Siempre hemos sabido que en la vida no predomina el reconocimiento al trabajo bien hecho, ni tampoco a la dignidad de quien defiende aquello en lo que cree, pero aún así no podemos más que compartir un sentimiento de dolor por los resultados que Ezker Batua-Berdeak ha obtenido en las elecciones del pasado 1 de Marzo. Han sido muchas las voces y los poderes, de un signo u otro, que nunca han aceptado que un hombre bueno, íntegro, coherente, criado en el barrio bilbaíno de Rekalde, pudiera llegar a ser Coordinador General de una formación política como Ezker Batua-Berdeak y menos aún dirigir, con tanto acierto, un Departamento del Gobierno Vasco, como ha sido el de Vivienda y Asuntos Sociales.
Has sido para una parte de nosotras y nosotros un buen jefe, cálido y cercano; para quienes militamos en Ezker Batua-Berdeak has sido, en todo momento, un gran compañero, incluso para quienes legítimamente han pensado y piensan de modo diferente; y para quienes sin trabajar contigo, ni formar parte de tu organización política, hemos compartido espacios y lugares comunes has sido una persona sensible y honesta. Cada una y cada uno de quienes ahora firmamos este escrito te hemos sentido, en un momento u otro, como un buen amigo receptivo al momento vital de cada cual. Cuando aupaste con tu entrega y tu esfuerzo a Ezker Batua-Berdeak a la cima electoral todo fueron parabienes, halagos y adhesiones. Ahora, cuando llegan tiempos difíciles, que no te mereces, vemos, una vez más, el rostro ingrato de quienes encuentran satisfacción haciendo leña del árbol caído. No vamos a dar nombres ni siglas, porque tú tampoco lo harías.

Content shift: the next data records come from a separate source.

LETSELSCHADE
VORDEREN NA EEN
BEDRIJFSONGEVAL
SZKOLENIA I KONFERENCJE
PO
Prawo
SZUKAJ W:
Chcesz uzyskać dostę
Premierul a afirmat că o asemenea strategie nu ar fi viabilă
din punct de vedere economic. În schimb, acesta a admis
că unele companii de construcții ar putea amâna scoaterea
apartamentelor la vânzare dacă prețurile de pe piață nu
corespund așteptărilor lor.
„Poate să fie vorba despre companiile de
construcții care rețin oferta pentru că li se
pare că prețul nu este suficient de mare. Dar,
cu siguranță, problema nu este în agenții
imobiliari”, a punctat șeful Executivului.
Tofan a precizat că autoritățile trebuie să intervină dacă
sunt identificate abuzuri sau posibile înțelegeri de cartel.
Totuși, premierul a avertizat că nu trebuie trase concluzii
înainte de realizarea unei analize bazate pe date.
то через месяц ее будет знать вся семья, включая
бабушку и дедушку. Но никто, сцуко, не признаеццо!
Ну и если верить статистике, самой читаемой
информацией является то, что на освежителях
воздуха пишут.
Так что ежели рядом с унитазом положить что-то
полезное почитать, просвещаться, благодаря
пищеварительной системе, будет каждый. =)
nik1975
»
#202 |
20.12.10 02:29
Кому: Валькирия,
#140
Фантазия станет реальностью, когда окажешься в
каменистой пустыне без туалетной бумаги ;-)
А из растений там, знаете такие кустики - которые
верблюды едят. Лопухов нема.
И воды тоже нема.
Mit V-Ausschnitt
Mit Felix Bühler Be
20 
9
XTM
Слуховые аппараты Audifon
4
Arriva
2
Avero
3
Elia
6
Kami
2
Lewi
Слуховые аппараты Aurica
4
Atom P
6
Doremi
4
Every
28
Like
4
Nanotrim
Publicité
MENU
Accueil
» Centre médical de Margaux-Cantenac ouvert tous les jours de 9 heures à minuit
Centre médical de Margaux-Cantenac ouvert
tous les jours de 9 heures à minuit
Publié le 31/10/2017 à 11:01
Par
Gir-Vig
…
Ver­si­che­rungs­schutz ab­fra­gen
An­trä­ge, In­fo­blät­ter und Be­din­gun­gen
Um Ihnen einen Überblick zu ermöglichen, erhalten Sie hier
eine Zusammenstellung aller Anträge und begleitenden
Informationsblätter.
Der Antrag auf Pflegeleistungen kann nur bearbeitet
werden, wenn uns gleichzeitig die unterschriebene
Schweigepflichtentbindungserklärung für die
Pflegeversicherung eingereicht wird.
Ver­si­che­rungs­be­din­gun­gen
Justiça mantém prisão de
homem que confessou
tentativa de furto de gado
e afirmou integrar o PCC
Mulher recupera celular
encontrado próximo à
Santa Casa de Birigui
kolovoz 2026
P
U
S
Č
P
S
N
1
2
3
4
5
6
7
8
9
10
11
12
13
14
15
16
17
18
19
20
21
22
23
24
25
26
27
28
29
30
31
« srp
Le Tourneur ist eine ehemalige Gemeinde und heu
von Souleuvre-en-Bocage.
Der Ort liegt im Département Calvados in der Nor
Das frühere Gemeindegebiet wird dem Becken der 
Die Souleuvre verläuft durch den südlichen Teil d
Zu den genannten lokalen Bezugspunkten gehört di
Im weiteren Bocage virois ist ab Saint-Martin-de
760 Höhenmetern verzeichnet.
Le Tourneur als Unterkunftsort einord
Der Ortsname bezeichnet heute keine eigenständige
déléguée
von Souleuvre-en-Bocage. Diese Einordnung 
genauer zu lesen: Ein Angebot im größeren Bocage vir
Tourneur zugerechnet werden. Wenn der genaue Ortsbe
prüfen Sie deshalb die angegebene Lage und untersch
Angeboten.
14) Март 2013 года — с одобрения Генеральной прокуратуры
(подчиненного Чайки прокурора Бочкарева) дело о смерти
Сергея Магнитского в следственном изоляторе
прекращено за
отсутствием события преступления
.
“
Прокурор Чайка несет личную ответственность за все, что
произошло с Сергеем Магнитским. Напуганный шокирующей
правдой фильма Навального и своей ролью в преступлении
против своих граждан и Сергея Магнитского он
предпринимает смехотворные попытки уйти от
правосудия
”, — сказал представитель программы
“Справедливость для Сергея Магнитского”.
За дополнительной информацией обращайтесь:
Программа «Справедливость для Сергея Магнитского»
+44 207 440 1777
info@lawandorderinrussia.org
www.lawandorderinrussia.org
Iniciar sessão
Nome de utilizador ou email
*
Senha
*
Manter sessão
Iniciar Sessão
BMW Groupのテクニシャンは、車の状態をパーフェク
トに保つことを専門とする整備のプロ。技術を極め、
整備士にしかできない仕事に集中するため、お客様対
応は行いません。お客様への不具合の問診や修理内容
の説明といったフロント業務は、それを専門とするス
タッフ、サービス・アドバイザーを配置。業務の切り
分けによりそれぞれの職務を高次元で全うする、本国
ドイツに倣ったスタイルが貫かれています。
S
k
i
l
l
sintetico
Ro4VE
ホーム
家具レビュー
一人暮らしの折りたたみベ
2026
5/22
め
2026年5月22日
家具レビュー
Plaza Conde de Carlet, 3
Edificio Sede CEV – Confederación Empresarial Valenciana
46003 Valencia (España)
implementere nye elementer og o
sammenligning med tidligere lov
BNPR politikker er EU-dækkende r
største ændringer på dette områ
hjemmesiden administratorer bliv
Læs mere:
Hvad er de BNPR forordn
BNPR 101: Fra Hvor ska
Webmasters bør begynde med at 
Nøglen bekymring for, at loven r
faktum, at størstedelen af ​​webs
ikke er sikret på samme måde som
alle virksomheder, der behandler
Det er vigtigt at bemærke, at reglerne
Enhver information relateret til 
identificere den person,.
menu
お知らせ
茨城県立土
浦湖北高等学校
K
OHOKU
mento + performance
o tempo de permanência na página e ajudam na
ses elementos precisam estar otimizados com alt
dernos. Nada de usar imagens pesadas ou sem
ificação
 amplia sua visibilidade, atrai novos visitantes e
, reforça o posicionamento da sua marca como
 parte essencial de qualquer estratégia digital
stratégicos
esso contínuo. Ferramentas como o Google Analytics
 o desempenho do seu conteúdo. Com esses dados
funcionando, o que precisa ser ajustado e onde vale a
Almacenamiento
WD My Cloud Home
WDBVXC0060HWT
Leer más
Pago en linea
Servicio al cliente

Sólo queremos transmitirte nuestro apoyo y nuestra solidaridad por la honradez y el buen hacer con los que has defendido tus ideas y tus proyectos; tenemos la convicción de que así lo harás también allí donde el futuro te lleve. Sabemos que el tiempo te hará justicia y tu trabajo, tanto en Ezker Batua-Berdeak como en el Departamento de Vivienda y Asuntos Sociales del Gobierno Vasco, será un ejemplo a seguir por quienes tengan que tomar tu relevo. Vivimos tiempos convulsos en los que no se perdona que una persona sin más ambición que la justicia social, sin marketing y sin más recursos que su propia fe en un mundo mejor tenga un lugar para poder explicarse con independencia, imparcialidad y objetividad. Has impulsado derechos sociales como la adopción en el caso de las parejas homosexuales o el reconocimiento por ley del 0,7 a la Cooperación al Desarrollo. La vivienda protegida en alquiler está más cerca que nunca de ser un derecho subjetivo, y todo ello gracias, en gran parte, a tí.
Sin embargo, has recibido más críticas que apoyos. Y nos cuesta entender el porqué. Hemos visto, en ocasiones, las huellas de la desazón y la impotencia en tu cara ante tanto insulto, descalificación y acusaciones como has recibido. Has optado siempre por callar, pero ahora pensamos que tal vez no debiste hacerlo; tuvimos que salir antes al paso de quienes han querido enturbiar tu imagen conscientemente, buscando tu desprestigio y lesionando, incluso, tu honorabilidad. Todo ello sin más pruebas que el anonimato y, sin duda alguna, un resentimiento mal entendido. Ahora, al igual que ha ocurrido en estos últimos años, nos tienes a tu lado. Has defendido los derechos humanos y la paz en la calle, cuando pocas personas lo hacían, participando activamente en la constitución de Gesto por la Paz y Bakea Orain.
Nadie como tú puso a Ezker Batua-Berdeak en el sitio que la izquierda vasca merece. Y nadie como tú ha hecho más, desde el Departamento de Vivienda y Asuntos Sociales del Gobierno Vasco, por políticas de progreso, que beneficien a la ciudadanía y contribuyan a su bienestar. Sólo por ello tienes razones suficientes para estar orgulloso. Y digan lo que digan, nosotras y nosotros también las tenemos por haber compartido contigo todos estos años, cada una y cada uno a su modo y en su ámbito. Muchas y muchos de quienes suscribimos esta carta abierta no nos conocemos personalmente, pero tenemos algo en común: nuestro respeto y nuestra estima por ti y por tu trayectoria. Habrá habido errores, como los hay en todas las vidas, y más en la política, pero nunca intencionados. Sabemos que harás lo mejor a partir de ahora y tus decisiones serán las correctas, pero te pedimos, por una vez, que pienses más en ti porque lo tienes merecido.